EXERCISE REQUIREMENTS: Write out, precisely and in full, each line of the material.

EXERCISE MATERIALS:
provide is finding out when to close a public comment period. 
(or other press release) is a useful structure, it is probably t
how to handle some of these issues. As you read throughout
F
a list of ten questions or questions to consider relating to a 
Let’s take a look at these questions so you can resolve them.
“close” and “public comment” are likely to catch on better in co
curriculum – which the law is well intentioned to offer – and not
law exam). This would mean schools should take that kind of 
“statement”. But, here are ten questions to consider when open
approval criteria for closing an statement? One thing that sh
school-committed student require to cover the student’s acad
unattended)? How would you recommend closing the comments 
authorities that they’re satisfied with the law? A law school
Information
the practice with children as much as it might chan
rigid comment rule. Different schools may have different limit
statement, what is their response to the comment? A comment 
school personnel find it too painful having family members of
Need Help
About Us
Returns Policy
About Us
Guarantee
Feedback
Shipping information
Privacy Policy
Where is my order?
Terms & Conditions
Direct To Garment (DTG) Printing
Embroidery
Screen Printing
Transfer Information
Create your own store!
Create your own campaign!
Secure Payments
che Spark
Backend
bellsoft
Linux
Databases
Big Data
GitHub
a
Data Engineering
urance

FINISHED EXERCISE:
provide is finding out when to close a public comment period. 
(or other press release) is a useful structure, it is probably t
how to handle some of these issues. As you read throughout
F
a list of ten questions or questions to consider relating to a 
Let’s take a look at these questions so you can resolve them.
“close” and “public comment” are likely to catch on better in co
curriculum – which the law is well intentioned to offer – and not
law exam). This would mean schools should take that kind of 
“statement”. But, here are ten questions to consider when open
approval criteria for closing an statement? One thing that sh
school-committed student require to cover the student’s acad
unattended)? How would you recommend closing the comments 
authorities that they’re satisfied with the law? A law school
Information
the practice with children as much as it might chan
rigid comment rule. Different schools may have different limit
statement, what is their response to the comment? A comment 
school personnel find it too painful having family members of
Need Help
About Us
Returns Policy
About Us
Guarantee
Feedback
Shipping information
Privacy Policy
Where is my order?
Terms & Conditions
Direct To Garment (DTG) Printing
Embroidery
Screen Printing
Transfer Information
Create your own store!
Create your own campaign!
Secure Payments
che Spark
Backend
bellsoft
Linux
Databases
Big Data
GitHub
a
Data Engineering
urance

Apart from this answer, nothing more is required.